Get Into the Swing – Safely
John P. Bradley, PT
Despite a number of false starts recently, spring has finally
arrived. Most of us recognize the start of spring with the
longer daylight hours, warmer temperatures, and spring bulbs
blooming. Unfortunately, my first awareness that spring has
sprung is the steady stream of calls to my office from people
who have hit the tennis courts or golf courses the wrong way.
These folks enthusiastically embraced the warm weather by
grabbing their clubs and racquets and charging full speed
ahead without proper conditioning. Doing this moves them to
the front of the line for an injury. I almost know their history
by heart. “I felt great while I was playing, but the
next day, I couldn’t get out of bed. My back, knees,
shoulders were so sore, etc.”
You would think that these problems are more common for
those athletes playing seemingly more vigorous sports such
as soccer, lacrosse, or baseball.
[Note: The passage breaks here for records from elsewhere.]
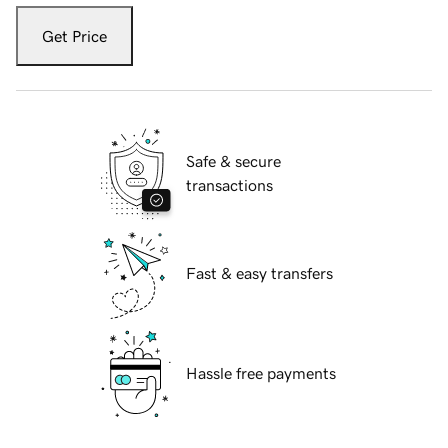
Get Price
Safe & secure
transactions
Fast & easy transfers
Hassle free payments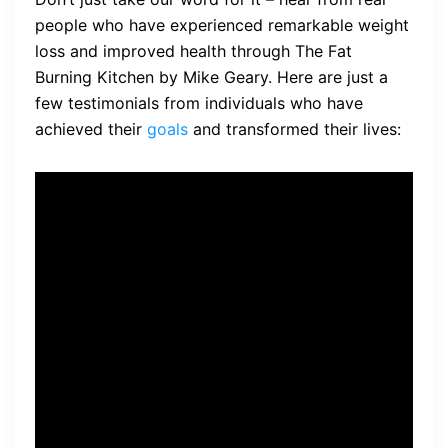
people who have experienced remarkable weight
loss and improved health through The Fat
Burning Kitchen by Mike Geary. Here are just a
few testimonials from individuals who have
achieved their
goals
and transformed their lives:
“I’ve struggled with my
weight for years, trying
different diets and exercise
routines with little success.
But The Fat Burning Kitchen
has been a game-changer
for me. The information in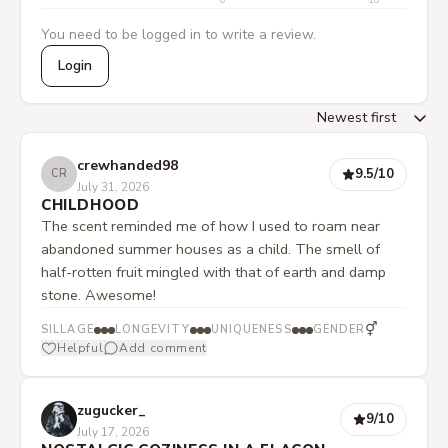
0
10
You need to be logged in to write a review.
Login
crewhanded98
9.5
/10
CR
July 31, 2026
CHILDHOOD
The scent reminded me of how I used to roam near
abandoned summer houses as a child. The smell of
half-rotten fruit mingled with that of earth and damp
stone. Awesome!
⚥
SILLAGE
LONGEVITY
UNIQUENESS
GENDER
Helpful
Add comment
zugucker_
9
/10
July 17, 2026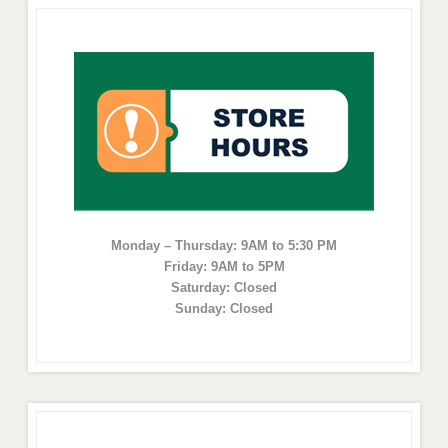
Monday – Thursday: 9AM to 5:30 PM
Friday: 9AM to 5PM
Saturday: Closed
Sunday: Closed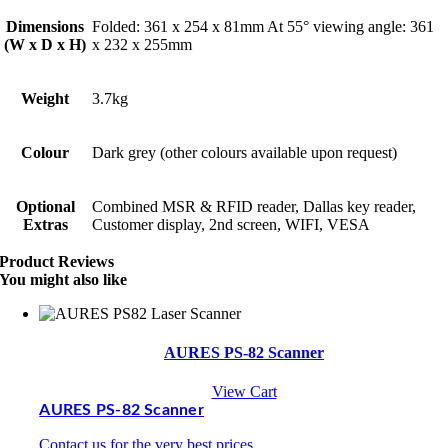
Dimensions
Folded: 361 x 254 x 81mm At 55° viewing angle: 361
(W x D x H)
x 232 x 255mm
Weight
3.7kg
Colour
Dark grey (other colours available upon request)
Optional
Combined MSR & RFID reader, Dallas key reader,
Extras
Customer display, 2nd screen, WIFI, VESA
Product Reviews
You might also like
AURES PS-82 Scanner
View Cart
AURES PS-82 Scanner
Contact us for the very best prices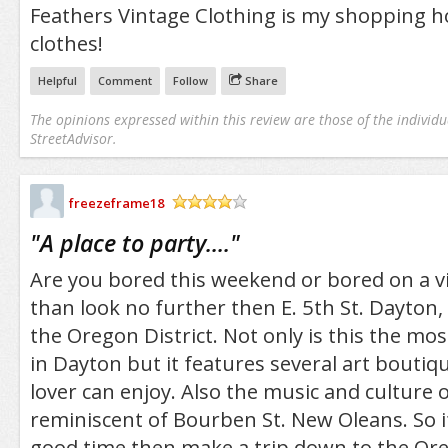
Feathers Vintage Clothing is my shopping ho
clothes!
Helpful
Comment
Follow
Share
The opinions expressed within this review are those of the individu
StreetAdvisor.
freezeframe18
/5
"
A place to party....
"
Are you bored this weekend or bored on a vi
than look no further then E. 5th St. Dayton
the Oregon District. Not only is this the mo
in Dayton but it features several art boutiq
lover can enjoy. Also the music and culture of
reminiscent of Bourben St. New Oleans. So i
good time then make a trip down to the Oreg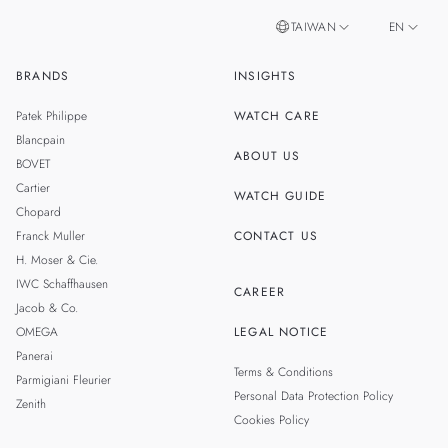
TAIWAN
EN
BRANDS
INSIGHTS
ZH
SINGAPORE
Patek Philippe
WATCH CARE
MALAYSIA
Blancpain
ABOUT US
BOVET
THAILAND
Cartier
WATCH GUIDE
Chopard
Franck Muller
CONTACT US
H. Moser & Cie.
IWC Schaffhausen
CAREER
Jacob & Co.
OMEGA
LEGAL NOTICE
Panerai
Terms & Conditions
Parmigiani Fleurier
Personal Data Protection Policy
Zenith
Cookies Policy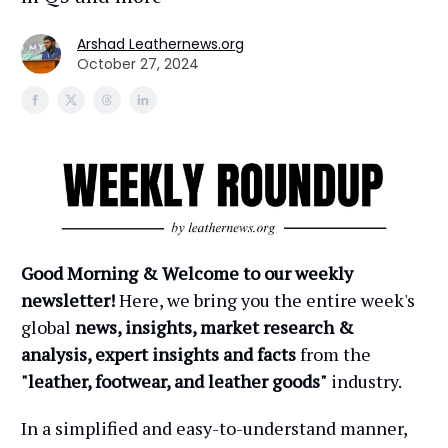
Arshad Leathernews.org
October 27, 2024
Good Morning & Welcome to our weekly
newsletter!
Here, we bring you the entire week's
global
news, insights, market research &
analysis, expert insights and facts
from the
"leather, footwear, and leather goods"
industry.
In a simplified and easy-to-understand manner,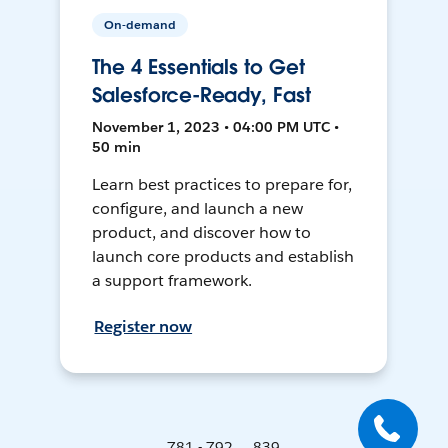
On-demand
The 4 Essentials to Get
Salesforce-Ready, Fast
November 1, 2023 • 04:00 PM UTC •
50 min
Learn best practices to prepare for,
configure, and launch a new
product, and discover how to
launch core products and establish
a support framework.
Register now
781 - 792 ... 839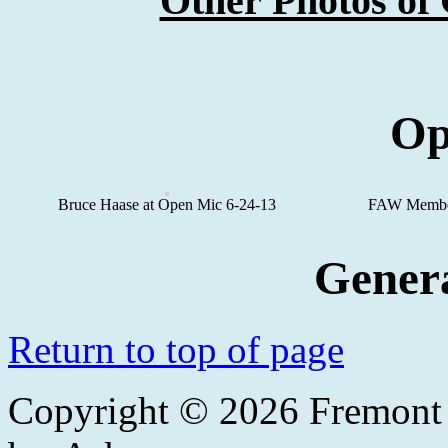
Other Photos o
Op
Bruce Haase at Open Mic 6-24-13
FAW Member
Gener
Return to top of page
Copyright © 2026
Fremont 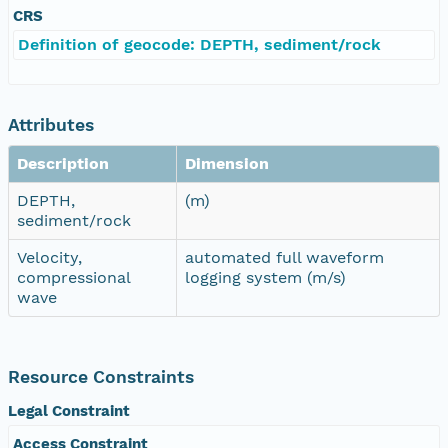
CRS
Definition of geocode: DEPTH, sediment/rock
Attributes
Description
Dimension
DEPTH,
(m)
sediment/rock
Velocity,
automated full waveform
compressional
logging system (m/s)
wave
Resource Constraints
Legal Constraint
Access Constraint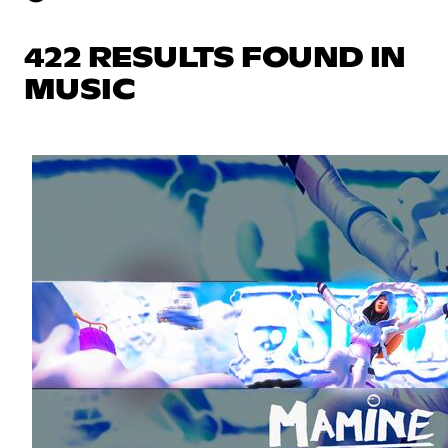
422 RESULTS FOUND IN
MUSIC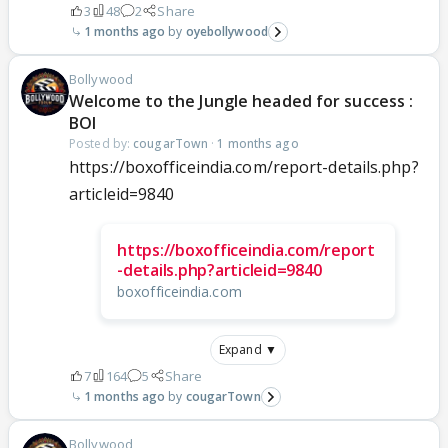
3
48
2
Share
1 months ago
oyebollywood
Bollywood
Welcome to the Jungle headed for success :
BOI
Posted by:
cougarTown
·
1 months ago
https://boxofficeindia.com/report-details.php?
articleid=9840
https://boxofficeindia.com/report
-details.php?articleid=9840
boxofficeindia.com
Expand ▼
7
164
5
Share
1 months ago
cougarTown
Bollywood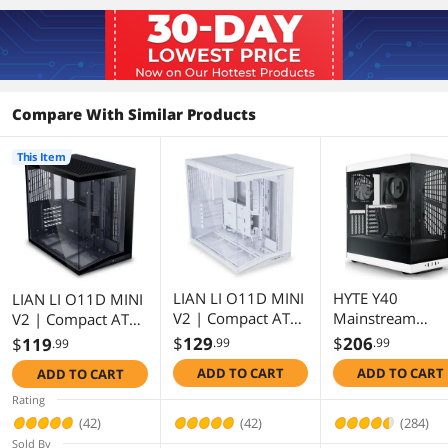
First Listed on Newegg
August 01, 2025
Compare With Similar Products
This Item
LIAN LI O11D MINI
HYTE Y40
LIAN LI O11D MINI
V2 | Compact ATX
Mainstream
V2 | Compact ATX
Mid-Tower Airflow
Vertical GPU Cas
Mid-Tower Airflow
$
129
$
206
$
119
.99
.99
.99
Computer Case |
ATX Mid Tower
Computer Case |
ADD TO CART
ADD TO CART
ADD TO CART
Panoramic View |
Gaming Case wi
Panoramic View |
Fully Ventilated
PCI Express 4.0 
Fully Ventilated
Rating
Airflow |
16 Riser Cable
Airflow |
(42)
(42)
(284)
Adjustable I/O |
Included,
Adjustable I/O |
Sold By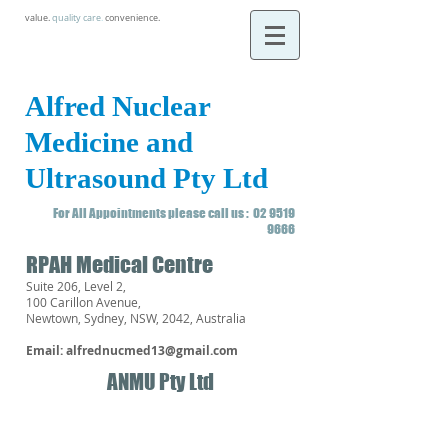
value.
quality care
.
convenience.
Alfred Nuclear
Medicine and
Ultrasound Pty Ltd
For All Appointments please call us :
02 9519
9666
RPAH Medical Centre
Suite 206, Level 2,
100 Carillon Avenue,
Newtown, Sydney, NSW, 2042, Australia
Email:
alfrednucmed13@gmail.com
ANMU Pty Ltd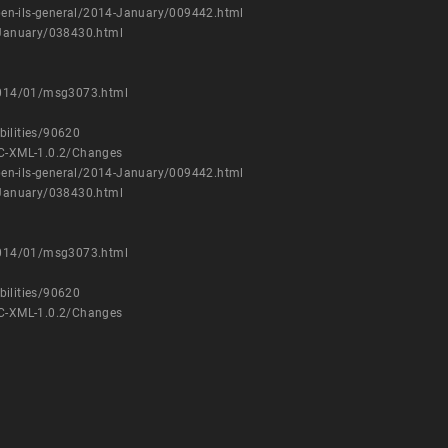
/open-ils-general/2014-January/009442.html
4-January/038430.html
/2014/01/msg3073.html
bilities/90620
C-XML-1.0.2/Changes
/open-ils-general/2014-January/009442.html
4-January/038430.html
/2014/01/msg3073.html
bilities/90620
C-XML-1.0.2/Changes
But golf and tennis are
unique in that they demand a multitude of upper and lower
body movements. First, there is a demand of gripping the racquet
or club and keeping it in proper position throughout the swing
or stroke. There is also a moment of impact with the ball
that creates vibration. This is more of a concern with tennis,
but if you golf like I do, sometimes the ground gets in the
way of the club! Secondly, there is a large component of rotation
or turning of the upper body with both the golf swing and
tennis stroke. This is a movement we do not often practice
in exercise, and the muscles of the back and hips used to
execute this turning are deconditioned. Thirdly, both sports
involve lateral or side-to-side weight shifting in the legs.
Most sports require some sideways movement of the lower body,
but how often do you practice that with daily activity or
exercise? Face it, most of our regular exercise moves us forward
and backward, not sideways.
As a result of these specific maneuvers that we rarely do
regularly, the involved muscles are often overstressed. They
can become sore at the least or injured at the worst, requiring
a visit to your doctor and physical therapist. Here are 3
basic preparation tips to help avoid trouble with golf and
tennis this spring:
- Get your arms ready! Hold your arm straight
in front of you with the elbow straight and palm up. With
the opposite hand, gently bend the fingers down to feel
a stretch inside the forearm; hold 30 seconds. Relax, turn
the palm down and bend the fingers down again to feel the
stretch on the back of the forearm. Do this 3 times on each
arm daily.
- Loosen up that back and hips! Lie flat
on your back. Take one knee and pull that leg toward the
opposite shoulder to feel a stretch in the buttock and hip;
hold 30 seconds; repeat 3 times on each leg once a day.
- Start moving sideways! This is the most
underutilized exercise maneuver. Take a series of sidesteps
perhaps in your basement or hallway. Vary going slowly and
faster. Make sure you move both right and left. Do this
for 3-4 minutes daily.
Finally, start your game slowly. Go to the driving range
and hit your short irons. Resist the urge to pull that huge
driver out of the bag. Call a fellow tennis player and meet
them at the court for some non-competitive light volleys.
Your first activity of the year should not be a cut-throat
match.
So welcome spring on the course and courts and stay healthy.